Hasta poder volver a rodar los once minutos de su Pomporrutas Imperiales, con el que comenzó a recibir galardones y reconocimiento, fue él quien tuvo que hacer de figurante como pianista en una película del Oeste. También trabajó como actor, como guionista de largometrajes y hasta compró los bocadillos de los equipos. No importaba el qué ni el cómo. El veneno de la claqueta no le permitió ya alejarse de las cámaras.

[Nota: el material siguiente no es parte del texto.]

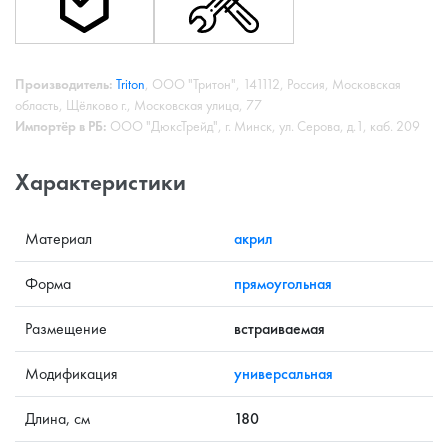
Производитель:
Triton
, ООО "Тритон", 141112, Россия, Московская
область, Щёлково г., Московская улица, 77
Импортёр в РБ:
ООО "ДюксТрейд", г. Минск, ул. Серова, д.1, каб. 209
Характеристики
Материал
акрил
Форма
прямоугольная
Размещение
встраиваемая
Модификация
универсальная
Длина, см
180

Después de toda una vida en Madrid, con la sabiduría de ser gato veterano, añora “la capital abierta de los 80 en la que sólo por estar ya eras de aquí. Poco a poco se ha vuelto más hostil”. Una ciudad también en la que “teníamos menos dinero, pero éramos más libres”. Por eso no se cansa de desear que desaparezca el coronavirus, “pero también la intransigencia”. Con el gusanillo del fútbol que le picó siendo niño, mientras despide su Playlist echa una rápida ojeada al resultado del partido del Real Madrid. Pero sueña con recibir un tuit que diga que el equipo del pueblo de su madre, que aún le huele “a aquellas magdalenas de mi tía Chonchi”, el Navalcarnero, “ha ganado La Liga este año”.
Insistiendo en que “lo mejor y lo peor de nuestro país es el carácter”, el hombre al que se parece Woody Allen, pese a los años, premios, medallas y homenajes, sigue buscando su sitio en la cultura porque “ahí está la libertad”.